The Johnsons’ Healthcare Assumptions:

  • Both enroll in Medicare at 65

  • Combined Medicare Part B, Part D, Medigap, and out-of-pocket costs: $9,000–$12,000 per year starting at 65

  • Healthcare inflation assumption: 5-7% annually (outpacing general inflation of 2-3%)

If Mark or Linda retired before 65, they would need ACA marketplace coverage for 1-3 years. Premiums depend heavily on income, making tax planning strategies like Roth conversions critical during this gap period.

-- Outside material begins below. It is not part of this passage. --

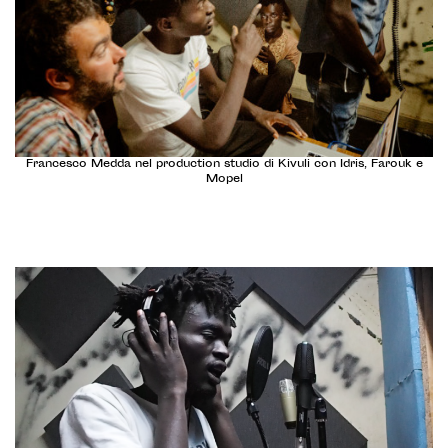
Francesco Medda nel production studio di Kivuli con Idris, Farouk e
Mopel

Long-term care insurance deserves special attention. A three-year assisted living stay can cost $60,000–$90,000 per year. The Johnsons’ sample plan considers three options:

  • Traditional LTC insurance policies

  • Hybrid life/LTC policies that provide death benefits if care isn’t needed

  • Self-funding from assets (requires larger portfolio reserves)

Lifestyle and Travel Spending

Retirement spending often follows a “go-go, slow-go, no-go” pattern. Retirees typically spend more in their active early years, then naturally reduce spending as they age.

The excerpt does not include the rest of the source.